The Texas Constitution provides that every county in Texas shall have a county court. In rural counties, the county court is a real court presided over by the elected county judge. Such a county judge need not be a lawyer, and is not only the chief judicial officer in the county, but is also the chief executive of the county (though with less hands-on power than any of the county commissioners, since the judge does not have a precinct to have power over and responsibility for) and the chief legislator of the county presiding over commissioners' court, which is the county legislature. (Technically district court judges, who, as judges, outrank county judges are not judges of the county, but are independent of the county. In rural areas, it is common for a district court to encompass more than one county, and the district judge to ride a circuit among a number of counties). One of the jobs of the county judge's judicial county court is that it is the appellate court for justice courts and small claims courts in the county. These appeals are trials de novo.

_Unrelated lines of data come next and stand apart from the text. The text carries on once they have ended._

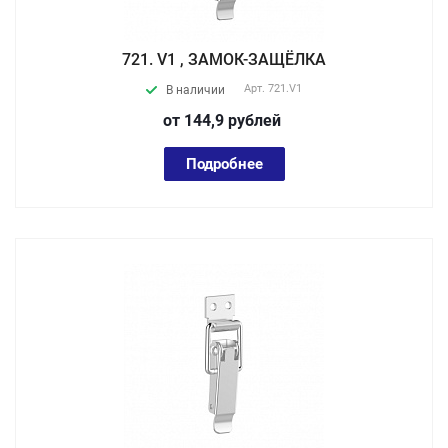
721. V1 , ЗАМОК-ЗАЩЁЛКА
Арт.
721.V1
В наличии
от 144,9
руб
лей
Подробнее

Larger Texas counties have one or more county court at law which are established by the legislature. Such counties don't have judicial county courts, the county court at law performs all the judicial functions of the judicial county court. In such counties, the county judge is not really a judge; the title is a courtesy since such a person's most important role is to preside over commissioners' court. County courts at law generally must be presided over by a lawyer. Such county-courts-at-law take the appeals of the justice and small claims courts of the county, generally by trials de novo. Municipal courts that are designated by the legislature as municipal courts of record have appeals by reporter's record and clerk's record like a district court, and the county court at law sits and rules as an appeals court justice does.
Appeals by writ of certiorari is sometimes possible from a justice or small claims court to a judicial county court or a county court at law.
Except for constitutional violations, there is no appeal from a judicial county court or a county court at law sitting as an appellate court over a lower court.